Goats in trees spitting seeds

It’s not unusual to see birds in trees. Pigeons in trees are a common sight in New York City. In Texas, noisy finches crowd trees along scenic roadways. In Washington, D.C., vultures loom high above the trees waiting for the opportunity to swoop down on unassuming middle-class citizens and their cherished tax breaks. But in south-western Morocco, hungry goats perch with acrobat-like agility high above the ground eating fruit and leaves and spitting out seeds. Goats? In trees? Spitting seeds? Dr. Suess, write this down, quick!
Goats in the boughs of trees are a common site in dry, arid areas like Spain and Mexico where edible ground-plants are harder for the goats to find. But the goats in trees in Morocco tower above all others. Locals say it’s common for 10-20 goats at a time to climb argan trees 20-40 feet high. Like a swarm of locusts, the goats devour the argan tree’s fruit and leaves, sometimes nearly stripping the trees bare.
The Argan tree and its yummy seeds

Argan is an important tree in the arid regions of Morocco. Argan seeds are used in beauty products and to make the most expensive edible oil in the world. Goats love the Argan tree’s pulpy fruit which looks like a giant, green olive. Herders in the area let the goats eat argan fruit and then collect the seeds they expel to refine into argan oil.
Scientists have long thought the goats excreted seeds as part of a mechanism called endozoochory where seeds pass through the entire intestine of the animal before being pooped out. But scientists recognized that some seeds, such as the seed from the argan plant, were too large for a goat to pass through the intestines.
Scientists grabbed their scoopers and headed to Morocco to ask local herders how the goats pooped out such large seeds. One herder wiped a glob of goo from his head, smiled at the silly scientists, and said, “They mostly spit out the seed from up in them trees over there”.

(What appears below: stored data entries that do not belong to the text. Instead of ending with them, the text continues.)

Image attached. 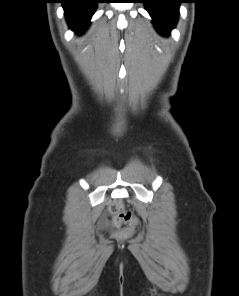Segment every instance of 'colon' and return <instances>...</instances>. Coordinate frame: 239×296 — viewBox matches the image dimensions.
<instances>
[{
  "label": "colon",
  "mask_w": 239,
  "mask_h": 296,
  "mask_svg": "<svg viewBox=\"0 0 239 296\" xmlns=\"http://www.w3.org/2000/svg\"><path fill=\"white\" fill-rule=\"evenodd\" d=\"M110 213L113 216V223L116 226L126 225L129 228L137 226V218L130 212L125 210L120 201H115L110 205Z\"/></svg>",
  "instance_id": "colon-1"
}]
</instances>
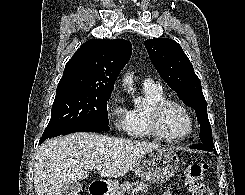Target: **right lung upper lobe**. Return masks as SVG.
<instances>
[{
	"label": "right lung upper lobe",
	"mask_w": 245,
	"mask_h": 195,
	"mask_svg": "<svg viewBox=\"0 0 245 195\" xmlns=\"http://www.w3.org/2000/svg\"><path fill=\"white\" fill-rule=\"evenodd\" d=\"M132 45L123 39H92L67 62L56 93L96 89L112 92L118 74L131 57Z\"/></svg>",
	"instance_id": "obj_1"
}]
</instances>
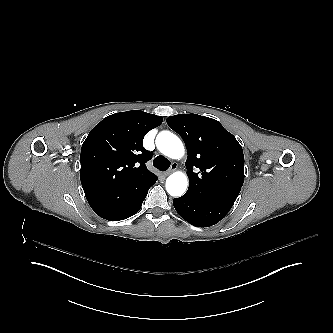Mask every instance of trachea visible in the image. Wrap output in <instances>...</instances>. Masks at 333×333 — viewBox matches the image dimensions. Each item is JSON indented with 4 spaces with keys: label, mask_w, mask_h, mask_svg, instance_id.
<instances>
[{
    "label": "trachea",
    "mask_w": 333,
    "mask_h": 333,
    "mask_svg": "<svg viewBox=\"0 0 333 333\" xmlns=\"http://www.w3.org/2000/svg\"><path fill=\"white\" fill-rule=\"evenodd\" d=\"M170 164L171 162L163 156H157L153 160L154 167L158 168L161 171L167 170L170 167Z\"/></svg>",
    "instance_id": "3493384b"
}]
</instances>
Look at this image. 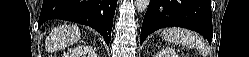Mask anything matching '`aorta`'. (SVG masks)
<instances>
[{
	"instance_id": "762f6f07",
	"label": "aorta",
	"mask_w": 249,
	"mask_h": 57,
	"mask_svg": "<svg viewBox=\"0 0 249 57\" xmlns=\"http://www.w3.org/2000/svg\"><path fill=\"white\" fill-rule=\"evenodd\" d=\"M150 0H135V6L137 9L138 13H143L148 5H149Z\"/></svg>"
}]
</instances>
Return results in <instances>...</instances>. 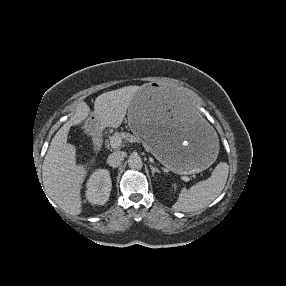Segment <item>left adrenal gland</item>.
Listing matches in <instances>:
<instances>
[{
    "label": "left adrenal gland",
    "instance_id": "obj_1",
    "mask_svg": "<svg viewBox=\"0 0 286 286\" xmlns=\"http://www.w3.org/2000/svg\"><path fill=\"white\" fill-rule=\"evenodd\" d=\"M150 169H151L153 177H154L155 173H159V174L161 173V171L158 168L154 167L153 165H150Z\"/></svg>",
    "mask_w": 286,
    "mask_h": 286
}]
</instances>
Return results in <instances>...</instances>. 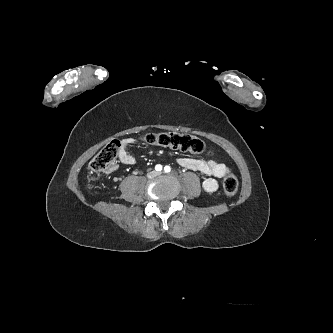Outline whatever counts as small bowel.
Returning <instances> with one entry per match:
<instances>
[{"mask_svg": "<svg viewBox=\"0 0 333 333\" xmlns=\"http://www.w3.org/2000/svg\"><path fill=\"white\" fill-rule=\"evenodd\" d=\"M135 143L134 138H124L120 142L119 160L124 165H134L135 158L130 153V147ZM177 163L186 169L200 172L207 177L203 180L202 186L205 192L214 193L218 189L217 179L225 176L229 168L216 159H197L190 157H179Z\"/></svg>", "mask_w": 333, "mask_h": 333, "instance_id": "c3829d8e", "label": "small bowel"}]
</instances>
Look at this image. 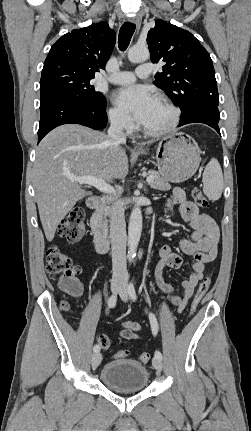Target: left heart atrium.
I'll use <instances>...</instances> for the list:
<instances>
[{"label": "left heart atrium", "instance_id": "left-heart-atrium-1", "mask_svg": "<svg viewBox=\"0 0 251 431\" xmlns=\"http://www.w3.org/2000/svg\"><path fill=\"white\" fill-rule=\"evenodd\" d=\"M115 103L123 111L131 114L143 124L158 102L149 88L141 85L126 86L119 89L114 97Z\"/></svg>", "mask_w": 251, "mask_h": 431}]
</instances>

As skeptical scientists tend to do, they didn’t believe the lowly herders, so they took a bunch of hungry goats back to the lab and began feeding them everything from olives and hawthorn fruit to carob tree pods – five different kinds of seeds –of a variety of different sizes. They found that goats almost always spat out the larger seeds (those that were about the size of an acorn) and frequently spat out even the smaller seeds.
Reminiscing about ruminants
Ruminants are funny creatures. They acquire nutrients from food by fermenting it in a specialized stomach prior to digestion (yeah, it’s like a party in there). Animals that are ruminants include cattle, sheep, deer, and goats. Goat stomachs have four compartments. Food first travels to the rumen where the ingested food ferments. The goat then regurgitates “cud” from the compartment for a bit of extra chewing. Goats might chew the same food several times over a course of hours or even days. As a result, any seeds regurgitated can be spat out miles from where it was first swallowed.
Excretion vs. expectorate – a nasty business either way
Scientists found that nearly 75% of the seeds goats ate could still grow after being spat out. This is a much higher rate of success than seeds that have completely passed through the animal’s intestines before being pooped out. The tree-climbing goats of Morocco climb the argan trees, gather seeds in their stomachs, and help scatter the seeds of the plants they eat by spitting them out. Scientists now think all ruminant animals might accomplish the same task. Scattering seeds throughout the environment helps disperse plant life.
Additional information
Do the goats ever fall from the trees?
Yes. Goats can’t fly. Not only do you have to watch for slimy seeds falling from trees, but you must watch for falling goats too. The herders told scientists it was not uncommon for the goats to fall from the trees, pick themselves up from the ground, wipe slime from grinning mouths, then clamber back up the tree for more tasty seeds.
More about how ruminants digest food
When a ruminant eats, food travels to the first chamber, called the rumen, where it mixes with saliva. The next chamber, the reticulum, separates solids and liquid. The solids are regurgitated as cud, and the ruminant chews it up some more. It is then swallowed again and passed on to the third chamber, the omasum. Here, water and inorganics are absorbed into the animal’s bloodstream. Finally, what’s left moves to the fourth chamber, the abomasum. The abomasum is basically the same as our stomachs and it digests everything that’s left.